Emotion and image: konsep ini mengacu pada perasaan-perasaan dan gambaran-gambaran
yang dimiliki oleh pembuat keputusan tentang diri mereka sendiri, orang lain, dan situasi yang
dihadap yang menjadi representasi mental yang dibentuk oleh pembuat keputusan tentang
karakteristik dan perilaku orang lain atau kelompok lain (Mintz, 2010). Emosi dan image dapat
mempengaruhi afeksi, evaluasi, dan motivasi pembuat keputusan. Soekarno terkadang
dipengaruhi oleh emosi, terutama dalam merespons konflik dan krisis internasional.

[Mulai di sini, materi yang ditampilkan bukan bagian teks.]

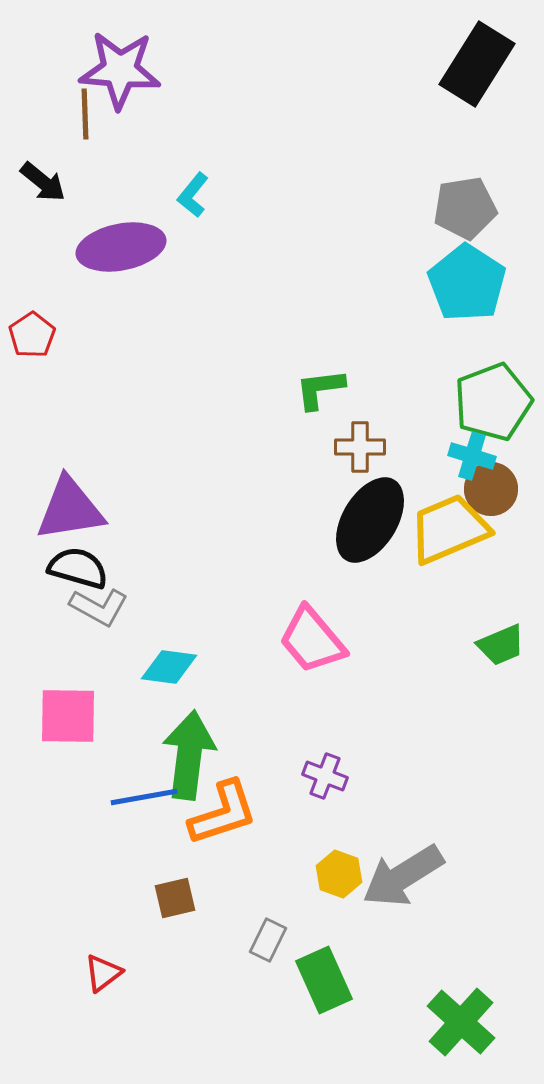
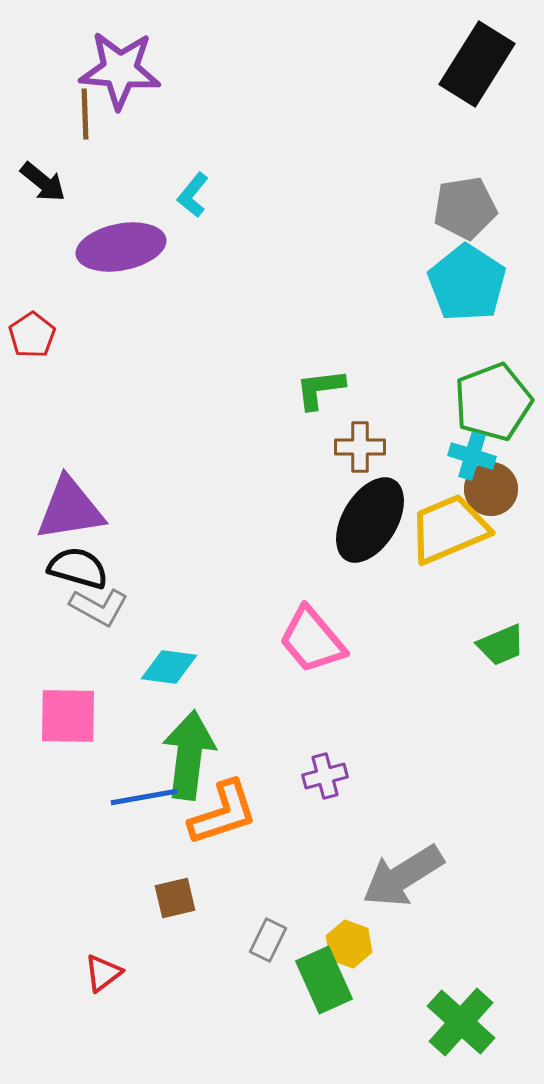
purple cross: rotated 36 degrees counterclockwise
yellow hexagon: moved 10 px right, 70 px down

Citra
kepemimpinannya sebagai tokoh revolusi dapat memengaruhi reaksi dan kebijakan luar negeri
Indonesia. sedangkan Soeharto cenderung lebih tenang dan kurang dipengaruhi oleh emosi
dalam pengambilan keputusan kebijakan luar negeri. Citra stabilitas dan ketenangan
merupakan salah satu aspek penting dalam kepemimpinannya.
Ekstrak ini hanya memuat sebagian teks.